I certainly don’t mean to turn off, offend, or threaten anyone with my attitude, and I sincerely apologize if I do. I also don’t mean to “spoil the fun” of playing the banjo; my own fun continues to increase with my increasing skill (even if my grimacing, un-smiling performance face seems to say otherwise—just close your eyes and listen!). My former self-deprecating, non-threatening persona—which put people at ease around me—is gradually giving way to a realization that what you say about yourself is what you truly believe; “as you think, so shall you be.” I am simply changing my narrative.
I will always be a nice guy, and will never think less of you for not sharing my ambition (though I hope that ambition is inspiring). That’s why I like to share my journey in workshops; I believe that anybody can do at least some of this stuff if they put their mind to it. If it worked for me, it will for you too. I was inspired by Buddy’s workshops, even when he occasionally became overly-brutally honest; I swear, he was talking directly to me! And I loved it!
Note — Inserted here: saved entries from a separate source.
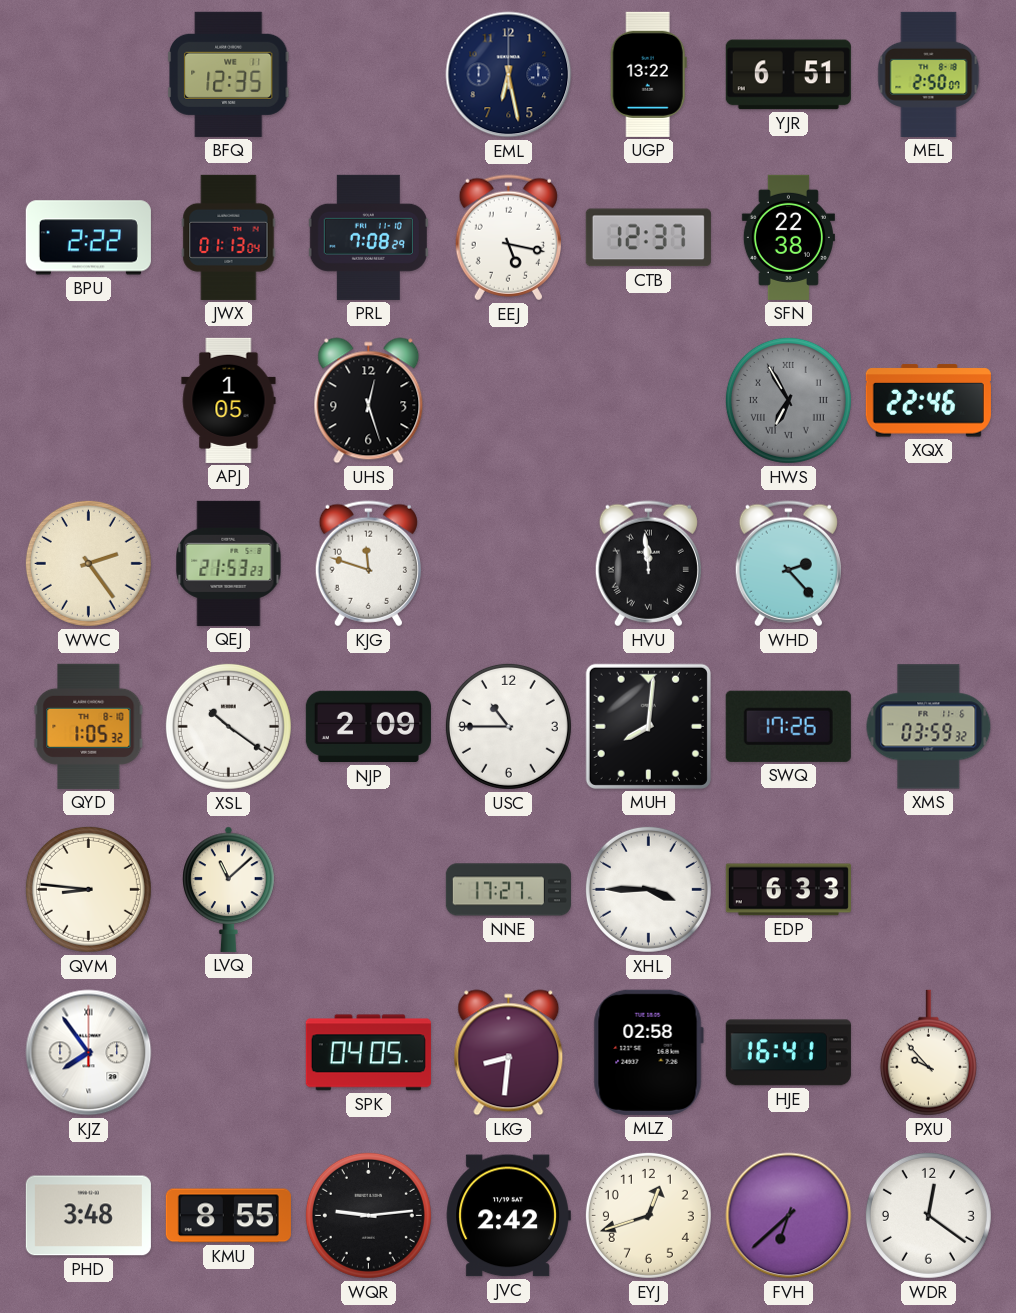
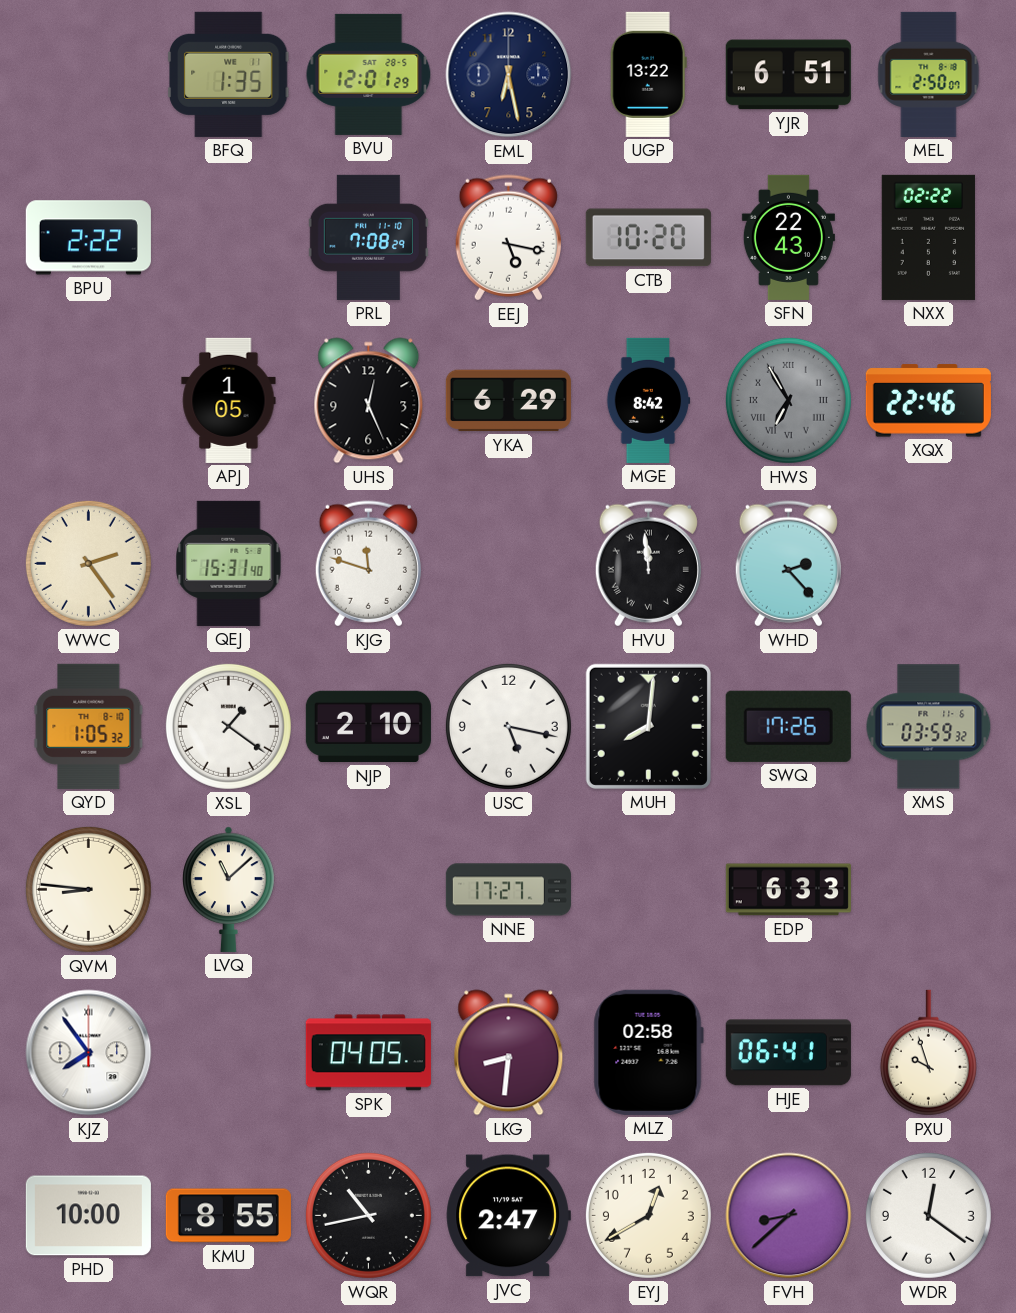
BFQ: 12:35 -> 1:35
BVU: none -> 12:01
JWX: 01:13 -> none
CTB: 12:37 -> 10:20
SFN: 22:38 -> 22:43
NXX: none -> 02:22
UHS: 12:27 -> 12:26
YKA: none -> 6:29
MGE: none -> 8:42
QEJ: 21:53 -> 15:31
XSL: 10:21 -> 1:21
NJP: 2:09 -> 2:10
USC: 10:45 -> 5:17
XHL: 3:45 -> none
HJE: 16:41 -> 06:41
PXU: 9:53 -> 9:57
PHD: 3:48 -> 10:00
WQR: 9:14 -> 10:43
JVC: 2:42 -> 2:47
EYJ: 12:42 -> 12:40
FVH: 6:38 -> 8:38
Yes, he is an “artist,” and most of the rest of us (myself included) are “typists.” I was not offended by that theme; on the contrary, I was inspired by it. I want to be an artist too! That is the challenging model I’m trying to emulate—just in a nicer way.
My ambition is also fueled by a desire to be an inspiration to the younger generations. When I wrote my book, Beyond Chord Melody, I dedicated it thusly:
“All my work is humbly dedicated to the young banjoists of today and tomorrow. My most sincere hope is that this book proves valuable to them in their important role of ensuring the future of the plectrum banjo.”
I have not yet done much good for the banjo; give me time and encouragement and I will! And I would love to have company—young and old—on my “quest to be the best” and to help raise the image of the banjo. Who’s in?